*** Begin section ***
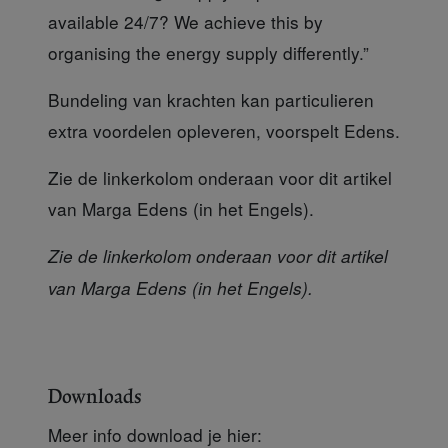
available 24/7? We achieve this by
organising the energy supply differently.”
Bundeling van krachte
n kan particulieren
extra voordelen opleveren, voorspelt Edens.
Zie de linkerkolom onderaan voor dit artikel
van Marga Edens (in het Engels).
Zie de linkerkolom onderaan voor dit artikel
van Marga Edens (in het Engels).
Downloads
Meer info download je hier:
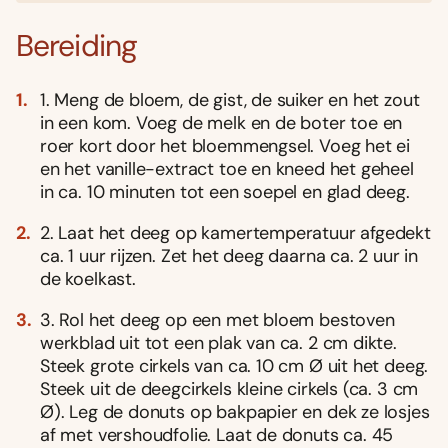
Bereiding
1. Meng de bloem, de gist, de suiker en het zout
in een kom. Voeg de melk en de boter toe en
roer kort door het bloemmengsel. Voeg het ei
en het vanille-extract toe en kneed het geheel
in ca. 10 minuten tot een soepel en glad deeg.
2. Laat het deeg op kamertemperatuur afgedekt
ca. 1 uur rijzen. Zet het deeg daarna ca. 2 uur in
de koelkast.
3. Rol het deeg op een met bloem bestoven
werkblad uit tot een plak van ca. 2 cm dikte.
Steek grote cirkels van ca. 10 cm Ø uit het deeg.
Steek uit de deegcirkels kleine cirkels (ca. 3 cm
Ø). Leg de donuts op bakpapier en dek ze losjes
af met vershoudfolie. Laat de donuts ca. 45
*** End section ***
### EXERCISE PROMPT
Please return each line of the listing exactly as written, excluding the images.

### WRITTEN SOLUTION
available 24/7? We achieve this by
organising the energy supply differently.”
Bundeling van krachte
n kan particulieren
extra voordelen opleveren, voorspelt Edens.
Zie de linkerkolom onderaan voor dit artikel
van Marga Edens (in het Engels).
Zie de linkerkolom onderaan voor dit artikel
van Marga Edens (in het Engels).
Downloads
Meer info download je hier:
Bereiding
1. Meng de bloem, de gist, de suiker en het zout
in een kom. Voeg de melk en de boter toe en
roer kort door het bloemmengsel. Voeg het ei
en het vanille-extract toe en kneed het geheel
in ca. 10 minuten tot een soepel en glad deeg.
2. Laat het deeg op kamertemperatuur afgedekt
ca. 1 uur rijzen. Zet het deeg daarna ca. 2 uur in
de koelkast.
3. Rol het deeg op een met bloem bestoven
werkblad uit tot een plak van ca. 2 cm dikte.
Steek grote cirkels van ca. 10 cm Ø uit het deeg.
Steek uit de deegcirkels kleine cirkels (ca. 3 cm
Ø). Leg de donuts op bakpapier en dek ze losjes
af met vershoudfolie. Laat de donuts ca. 45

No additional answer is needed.